Peut-être te dis-tu : « Heureux ceux qui ont mérité d’accueillir le Christ ! Si seulement c’était moi ; si j’avais été l’un des deux disciples qu’il rencontra sur le chemin ! Eh bien ! Sois sur le chemin, tu ne manqueras pas d’y accueillir le Christ ! Crois-tu en effet, qu’il ne t’est pas possible de recevoir le Christ ? « Et comment le pourrais-je ? Me réponds-tu : ressuscité, il s’est déjà manifesté à ses disciples, il est monté au ciel où il est à la droite du Père. Il ne reviendra plus sinon au dernier jour pour juger les vivants et les morts. Il reviendra dans la gloire et non dans la faiblesse, pour nous donner le royaume, et non pour quémander l’hospitalité ». Quand il reviendra te donner le Royaume, as-tu oublié ce qu’il te dira : « Ce que tu as fait à l’un de ces petits, c’est à moi que tu l’as fait » ? Ce riche est pauvre jusqu’à la fin du monde. Il est pauvre, non dans la tête, mais dans ses membres. Où est-il pauvre ? Dans ceux qui souffrent, quand il dit : « Saul, Saul, pourquoi me persécutes-tu ? »

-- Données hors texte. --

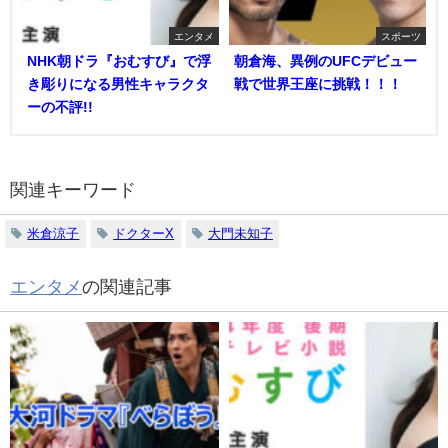
エンタメ
スポーツ
NHK朝ドラ『おむすび』で浮
朝倉海、異例のUFCデビュー
き彫りになる男性キャラクタ
戦で世界王座に挑戦！！！
ーの不評!!
関連キーワード
米倉涼子
ドクターX
大門未知子
エンタメ
の関連記事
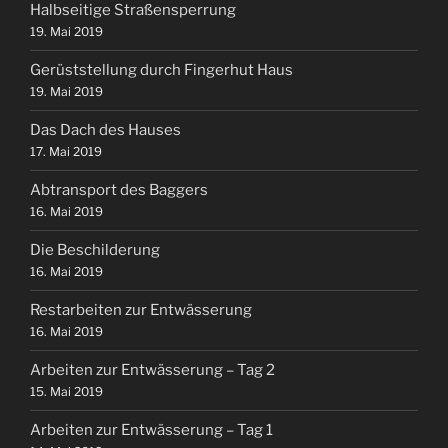
Halbseitige Straßensperrung
19. Mai 2019
Gerüststellung durch Fingerhut Haus
19. Mai 2019
Das Dach des Hauses
17. Mai 2019
Abtransport des Baggers
16. Mai 2019
Die Beschilderung
16. Mai 2019
Restarbeiten zur Entwässerung
16. Mai 2019
Arbeiten zur Entwässerung – Tag 2
15. Mai 2019
Arbeiten zur Entwässerung – Tag 1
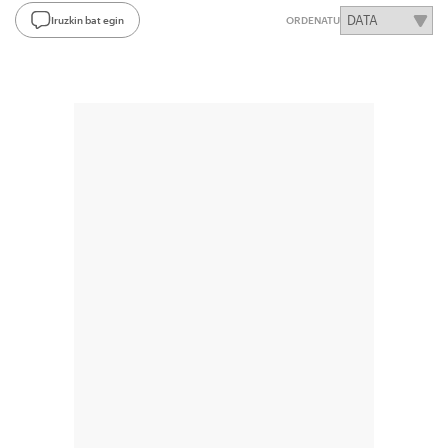
Iruzkin bat egin
ORDENATU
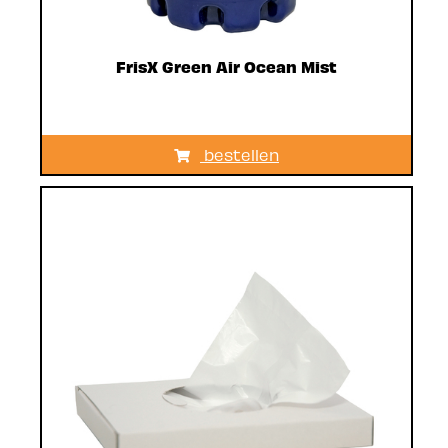
FrisX Green Air Ocean Mist
bestellen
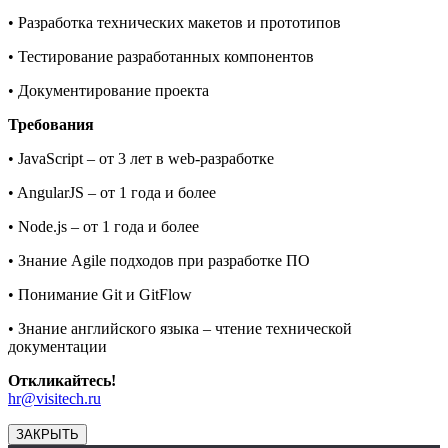
• Разработка технических макетов и прототипов
• Тестирование разработанных компонентов
• Документирование проекта
Требования
• JavaScript – от 3 лет в web-разработке
• AngularJS – от 1 года и более
• Node.js – от 1 года и более
• Знание Agile подходов при разработке ПО
• Понимание Git и GitFlow
• Знание английского языка – чтение технической
документации
Откликайтесь!
hr@visitech.ru
ЗАКРЫТЬ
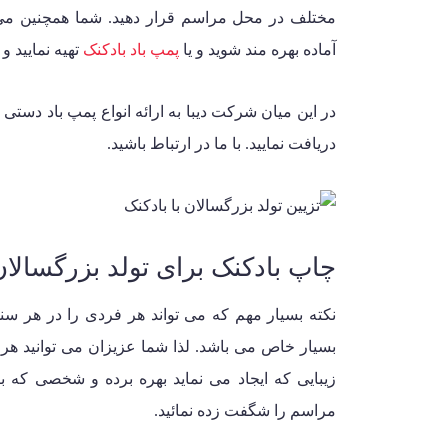
مختلف در محل مراسم قرار دهید. شما همچنین می ت
آماده بهره مند شوید و یا
پمپ باد بادکنک
تهیه نمایید و
در این میان شرکت دیبا به ارائه انواع پمپ باد دستی 
دریافت نمایید. با ما در ارتباط باشید.
چاپ بادکنک برای تولد بزرگسالان
نکته بسیار مهم که می تواند هر فردی را در هر سن
بسیار خاص می باشد. لذا شما عزیزان می توانید هر
زیبایی که ایجاد می نماید بهره برده و شخصی که 
مراسم را شگفت زده نمائید.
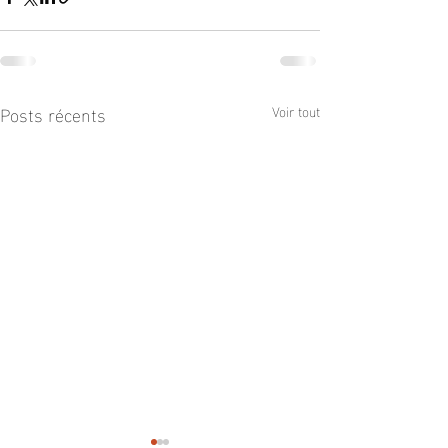
Posts récents
Voir tout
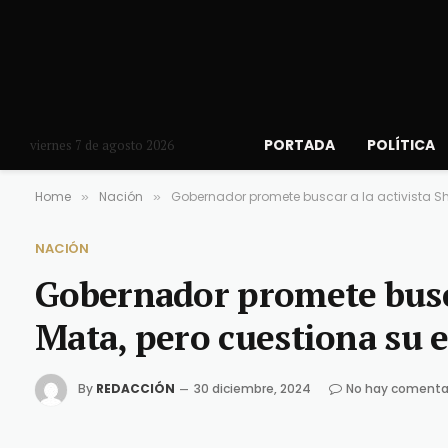
PORTADA
POLÍTICA
viernes 7 de agosto 2026
Home
Nación
Gobernador promete buscar a la activista S
»
»
NACIÓN
Gobernador promete busca
Mata, pero cuestiona su
By
REDACCIÓN
30 diciembre, 2024
No hay comenta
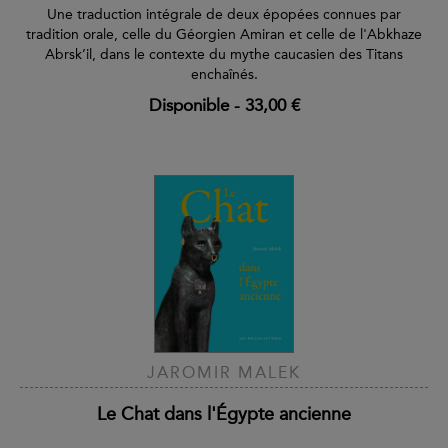
Une traduction intégrale de deux épopées connues par
tradition orale, celle du Géorgien Amiran et celle de l'Abkhaze
Abrsk’il, dans le contexte du mythe caucasien des Titans
enchaînés.
Disponible
-
33,00 €
JAROMIR MALEK
Le Chat dans l'Égypte ancienne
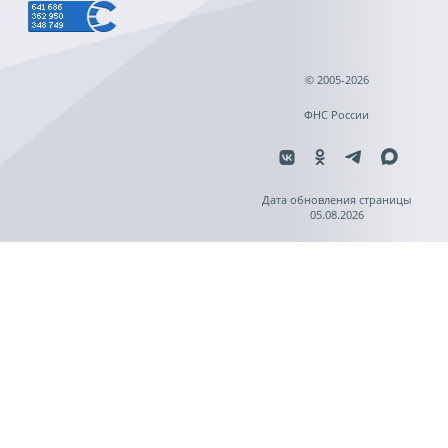
© 2005-2026
ФНС России
Дата обновления страницы
05.08.2026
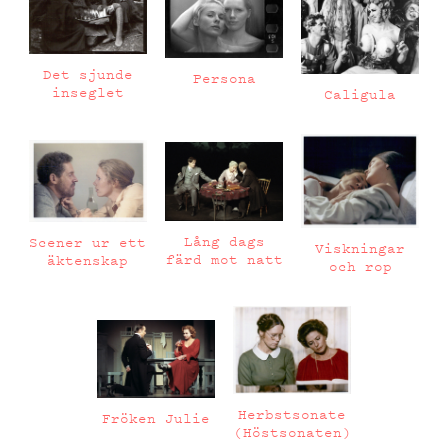
Det sjunde
Persona
inseglet
Caligula
Lång dags
Scener ur ett
Viskningar
färd mot natt
äktenskap
och rop
Herbstsonate
Fröken Julie
(Höstsonaten)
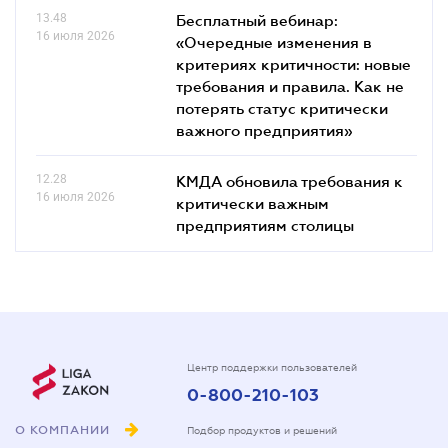
13.48
Бесплатный вебинар:
16 июля 2026
«Очередные изменения в
критериях критичности: новые
требования и правила. Как не
потерять статус критически
важного предприятия»
12.28
КМДА обновила требования к
16 июля 2026
критически важным
предприятиям столицы
Центр поддержки пользователей
0-800-210-103
О КОМПАНИИ
Подбор продуктов и решений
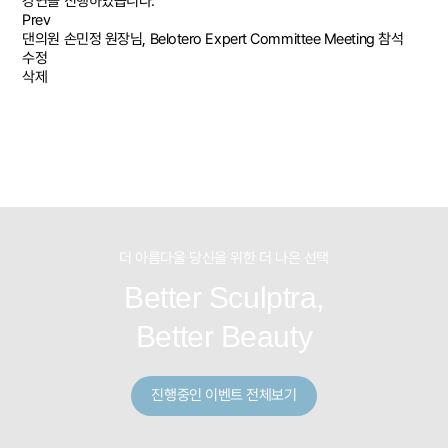
강연을 진행하였습니다.
Prev
댄의원 손민정 원장님, Belotero Expert Committee Meeting 참석
수정
삭제
더 아름다울 당신을 위한 더 나은 선택
Better Sculptra,
Better Beauty
진행중인 이벤트 전체보기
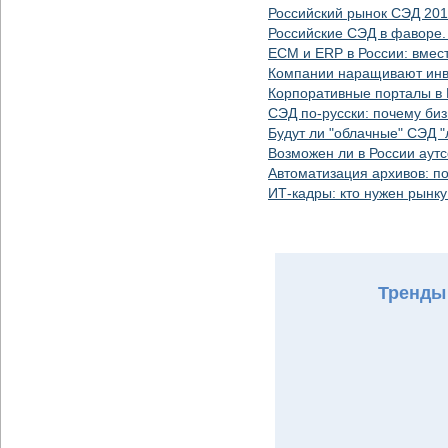
Российский рынок СЭД 20
Российские СЭД в фаворе.
ECM и ERP в России: вмес
Компании наращивают инв
Корпоративные порталы в 
СЭД по-русски: почему би
Будут ли "облачные" СЭД "
Возможен ли в России аут
Автоматизация архивов: п
ИТ-кадры: кто нужен рынк
Тренды 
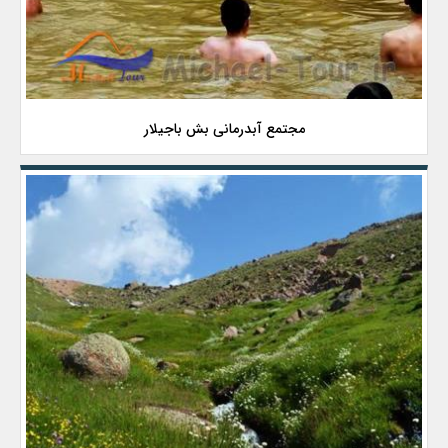
مجتمع آبدرمانی بش باجیلار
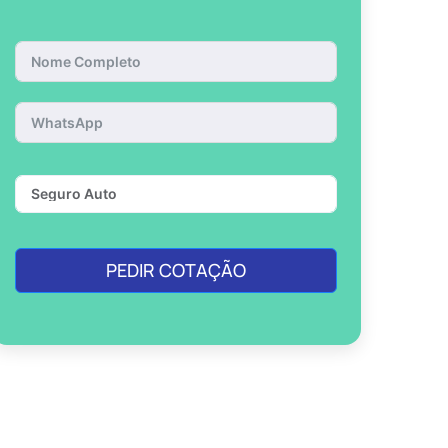
PEDIR COTAÇÃO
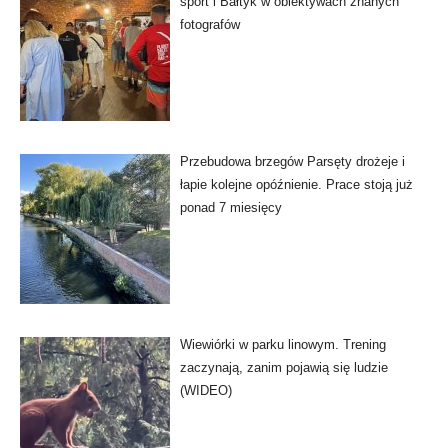
sport i Bałtyk w obiektywach znanych
fotografów
Przebudowa brzegów Parsęty drożeje i
łapie kolejne opóźnienie. Prace stoją już
ponad 7 miesięcy
Wiewiórki w parku linowym. Trening
zaczynają, zanim pojawią się ludzie
(WIDEO)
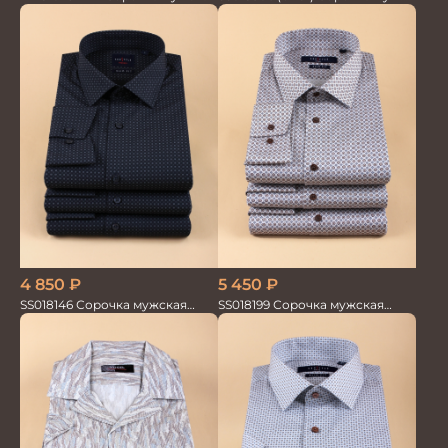
GROSTYLE TRENDY
4 850
₽
5 450
₽
SS018146 Сорочка мужская
SS018199 Сорочка мужская
GROSTYLE TRENDY
GROSTYLE PRIME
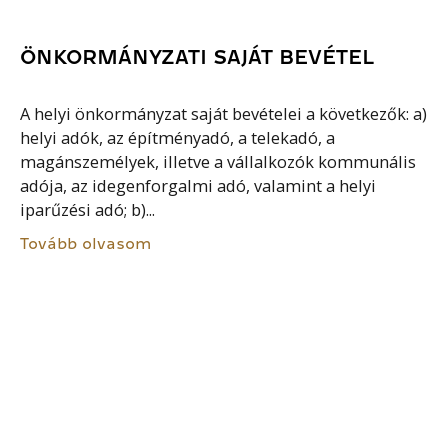
ÖNKORMÁNYZATI SAJÁT BEVÉTEL
A helyi önkormányzat saját bevételei a következők: a)
helyi adók, az építményadó, a telekadó, a
magánszemélyek, illetve a vállalkozók kommunális
adója, az idegenforgalmi adó, valamint a helyi
iparűzési adó; b)...
Tovább olvasom
KÖLTSÉGVETÉSI BESZÁMOLÁS
A fejezeti és intézményi költségvetések
végrehajtásának szabályszerűségét, az éves
beszámolók, illetve elszámolások megbízhatóságát
a pénzügyi ellenőrzés (szabályszerűségi)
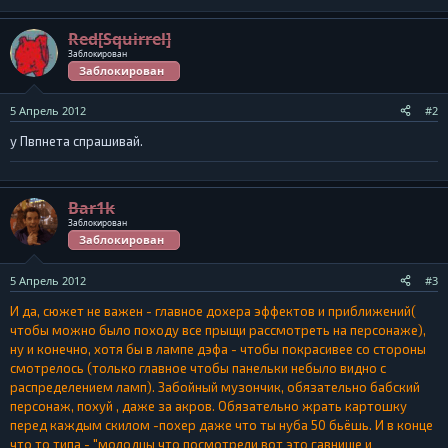
Red[Squirrel]
Заблокирован
Заблокирован
5 Апрель 2012
#2
у Пвпнета спрашивай.
Bar1k
Заблокирован
Заблокирован
5 Апрель 2012
#3
И да, сюжет не важен - главное дохера эффектов и приближений(
чтобы можно было походу все прыщи рассмотреть на персонаже),
ну и конечно, хотя бы в лампе дэфа - чтобы покрасивее со стороны
смотрелось (только главное чтобы панельки небыло видно с
распределением ламп). Забойный музончик, обязательно бабский
персонаж, похуй , даже за акров. Обязательно жрать картошку
перед каждым скилом -похер даже что ты нуба 50 бьёшь. И в конце
что то типа - "молодцы что посмотрели вот это гавнище и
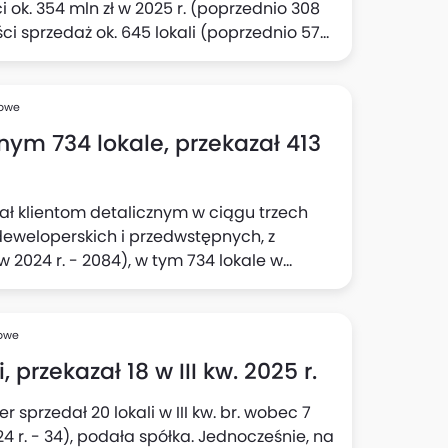
ok. 354 mln zł w 2025 r. (poprzednio 308
ści sprzedaż ok. 645 lokali (poprzednio 570
st aktualny cel w odniesieniu do
ych, deweloperskich i przedwstępnych
półka.
sowe
nym 734 lokale, przekazał 413
ał klientom detalicznym w ciągu trzech
deweloperskich i przedwstępnych, z
 2024 r. - 2084), w tym 734 lokale w
adto, na koniec okresu Grupa posiadała
minowaniu rezygnacji). Tym samym łączna
wartały 2025 r. wyniosła 2237 - umowy
sowe
wy rezerwacyjne, po wyeliminowaniu
przekazał 18 w III kw. 2025 r.
a spółka.
sprzedał 20 lokali w III kw. br. wobec 7
024 r. - 34), podała spółka. Jednocześnie, na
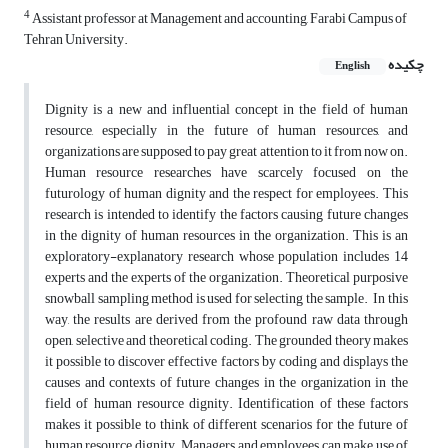
4
Assistant professor at Management and accounting, Farabi Campus of
Tehran University.
چکیده
English
Dignity is a new and influential concept in the field of human
resource, especially in the future of human resources, and
organizations are supposed to pay great attention to it from now on.
Human resource researches have scarcely focused on the
futurology of human dignity and the respect for employees. This
research is intended to identify the factors causing future changes
in the dignity of human resources in the organization. This is an
exploratory-explanatory research whose population includes 14
experts and the experts of the organization. Theoretical purposive
snowball sampling method is used for selecting the sample. In this
way, the results are derived from the profound raw data through
open, selective and theoretical coding. The grounded theory makes
it possible to discover effective factors by coding and displays the
causes and contexts of future changes in the organization in the
field of human resource dignity. Identification of these factors
makes it possible to think of different scenarios for the future of
human resource dignity. Managers and employees can make use of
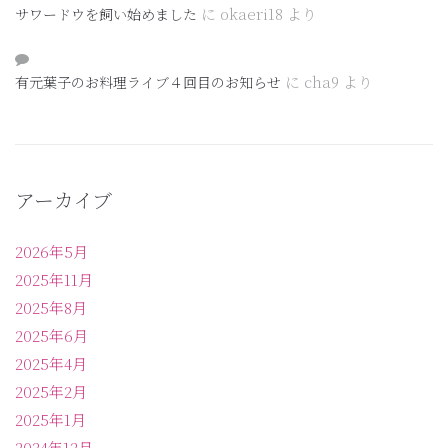
に
okaeri18
より
サワードウを飼い始めました
に
cha9
より
有元葉子のお料理ライブ４回目のお知らせ
アーカイブ
2026年5月
2025年11月
2025年8月
2025年6月
2025年4月
2025年2月
2025年1月
2024年12月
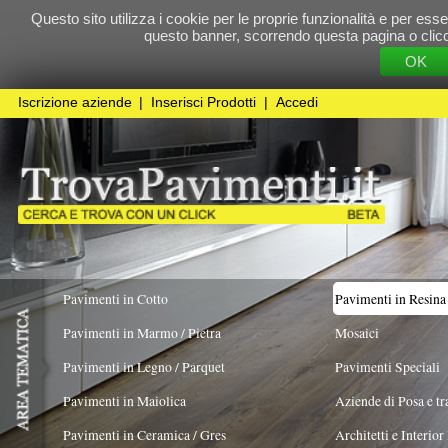
Questo sito utilizza i cookie per le proprie funzionalità e per essere sicuri che t
questo banner, scorrendo questa pagina o cliccando qualunque 
OK
Cookie Pol
Iscrizione aziende
|
Inserisci Prodotti
|
Accedi
Pavimenti in Cotto
Pavimenti in Resina
Pavimenti in Marmo / Pietra
Mosaici
Pavimenti in Legno / Parquet
Pavimenti Speciali
Pavimenti in Maiolica
Aziende di Posa e trattamento Pavimenti
Pavimenti in Ceramica / Gres
Architetti e Interior Design
TIPOLOGIA
COLORE PREVALENTE
Viola
X
Pavimenti in legno artistici
|
Pavimenti di recupero
|
Gres Effetto Legno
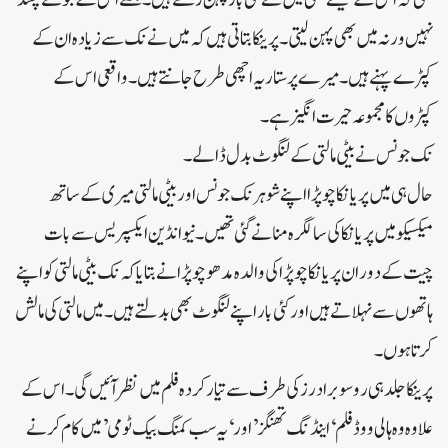
نہیں ورنہ میں بھی پہن لیتی۔پرینکا بتاتی ہیں کہ میں نے نک سے زیادہ ان کے
کپڑے پہنے ہیں۔میرے پرستار یہ اچھی طرح جانتے ہیں۔واقعی اس کے
کپڑوں کا مجموعہ حیرت انگیز ہے۔
نک جونس نے بیٹی مالتی کے لنگوٹ بدل ڈالے۔
حال ہی میں پریانکا چوپڑا اپنے شوہر نک جونس اور بیٹی مالتی میری کے ساتھ
میکسیکو میں پریانکا کی سالگرہ منانے گئی تھیں۔نیو انڈین ایکسپریس سے بات
چیت کے دوران پریانکا چوپڑا کی والدہ مدھو چوپڑا نے بتایا کہ نک بیٹی مالتی کو اپنے
ہاتھوں سے نہلاتے ہیں اور کئی بار اپنے لنگوٹ بھی بدلتے ہیں۔میں مالتی کی مالش
کرتا ہوں۔
پرینکا جلد ہی روسو برادرز کی طرف سے تیار کردہ فلم میں نظر آئیں گی۔اس کے
علاوہ وہ ہالی ووڈ فلم ‘اینڈنگ تھنگز’ اور ‘یہ سب کمنگ بیک ٹو می’ میں کام کرنے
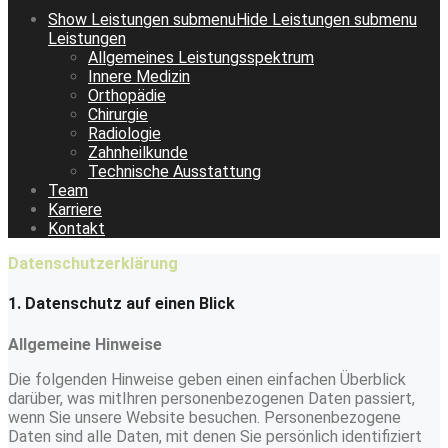
Show
Leistungen
submenu
Hide
Leistungen
submenu
Leistungen
Allgemeines Leistungsspektrum
Innere Medizin
Orthopädie
Chirurgie
Radiologie
Zahnheilkunde
Technische Ausstattung
Team
Karriere
Kontakt
Datenschutzerklärung
1. Datenschutz auf einen Blick
Allgemeine Hinweise
Die folgenden Hinweise geben einen einfachen Überblick
darüber, was mitIhren personenbezogenen Daten passiert,
wenn Sie unsere Website besuchen. Personenbezogene
Daten sind alle Daten, mit denen Sie persönlich identifiziert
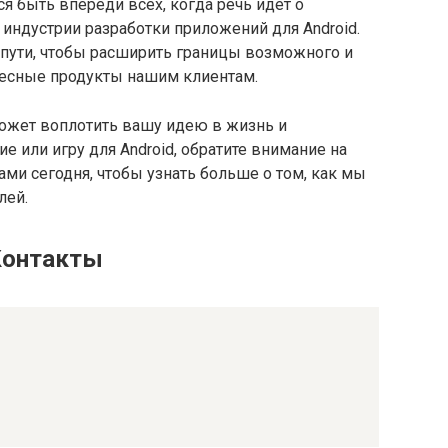
я быть впереди всех, когда речь идет о
 индустрии разработки приложений для Android.
пути, чтобы расширить границы возможного и
ресные продукты нашим клиентам.
может воплотить вашу идею в жизнь и
 или игру для Android, обратите внимание на
нами сегодня, чтобы узнать больше о том, как мы
лей.
Контакты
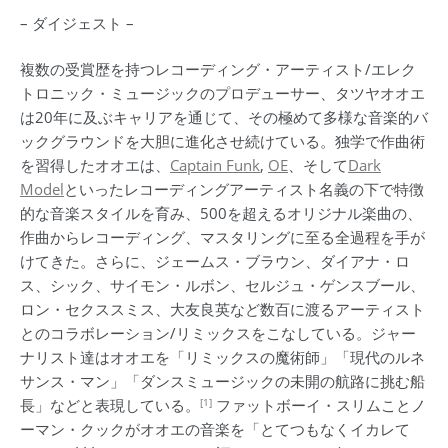
– ダイジェスト –
複数の受賞歴を持つレコーディング・アーティスト/エレク
トロニック・ミュージックのプロデューサー、タツヤオオエ
は20年に及ぶキャリアを通じて、その極めて多様な音楽的バ
ックグラウンドを大胆に進化させ続けている。独学で作曲術
を習得したオオエは、
Captain Funk
,
OE
、そして
Dark
Model
といったレコーディングアーティスト名義の下で特徴
的な音楽スタイルを育み、500を超えるオリジナル楽曲の、
作曲からレコーディング、マスタリングに至る全過程を手が
けてきた。さらに、ジェームス・ブラウン、ダイアナ・ロ
ス、シック、サイモン・ルボン、セルジュ・ゲンスブール、
ロン・セクススミス、大友良英など数百に渡るアーティスト
とのコラボレーション/リミックスをこなしている。ジャー
ナリスト達はオオエを「リミックスの魔術師」「現代のルネ
サンス・マン」「ダンスミュージックの未開の航路に挑む船
[1]
長」などと表現している。
ファットボーイ・スリムことノ
ーマン・クックがオオエの音楽を「とてつもなくイカレて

Suivons donc le Christ. Il est avec nous dans les siens ; il est avec nous, en nous. Ce n’est pas en vain qu’il a dit : « Je suis avec vous jusqu’à la fin des siècles ». En agissant ainsi nous reconnaissons le Christ par nos œuvres bonnes, non de corps, mais de cœur, non par les yeux de la chair, mais par les yeux de la foi. « Parce que tu as vu, tu as cru », dit-il à son disciple incrédule qui avait dit : « Je ne croirai pas si je ne le touche pas ! » Et le Seigneur : « Viens, touche, et ne sois plus incrédule ». Il a touché et s’est écrié : « Mon Seigneur et mon Dieu ! » Et le Seigneur : « Parce que tu as vu, tu as cru. » Toute ta foi consiste à croire ce que tu vois. Je loue ceux qui croiront sans avoir vu ; car lorsqu’ils verront, ils seront dans la joie.
Saint Augustin (354 - 430), Sermon 239 pour les fêtes de Pâques, 10, 5 et 6.